MATERIAL FOR THE TASK:
*** Block opens ***

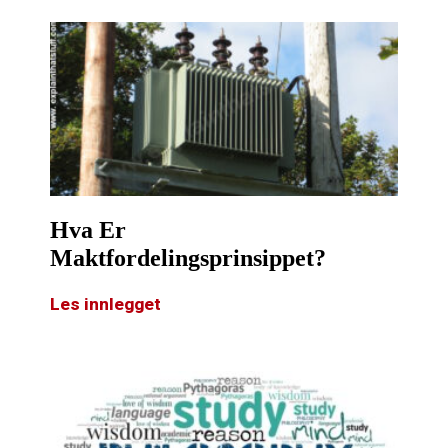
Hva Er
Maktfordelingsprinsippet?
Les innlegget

*** Block closes ***
*** Block opens ***

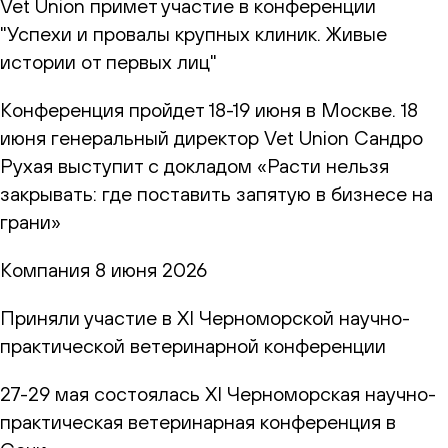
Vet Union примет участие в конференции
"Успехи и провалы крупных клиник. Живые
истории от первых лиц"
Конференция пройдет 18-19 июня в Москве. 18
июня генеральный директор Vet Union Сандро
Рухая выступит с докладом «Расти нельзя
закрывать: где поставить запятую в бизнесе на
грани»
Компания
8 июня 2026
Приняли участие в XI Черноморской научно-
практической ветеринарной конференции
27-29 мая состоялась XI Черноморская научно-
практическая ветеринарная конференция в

*** Block closes ***

WHAT IS REQUIRED:
What is needed is an exact copy of the lines above, from the one containing "истории от первых" through the one containing "практическая ветеринарная конференция в", with nothing added.

ANSWER BOX:
истории от первых лиц"
Конференция пройдет 18-19 июня в Москве. 18
июня генеральный директор Vet Union Сандро
Рухая выступит с докладом «Расти нельзя
закрывать: где поставить запятую в бизнесе на
грани»
Компания
8 июня 2026
Приняли участие в XI Черноморской научно-
практической ветеринарной конференции
27-29 мая состоялась XI Черноморская научно-
практическая ветеринарная конференция в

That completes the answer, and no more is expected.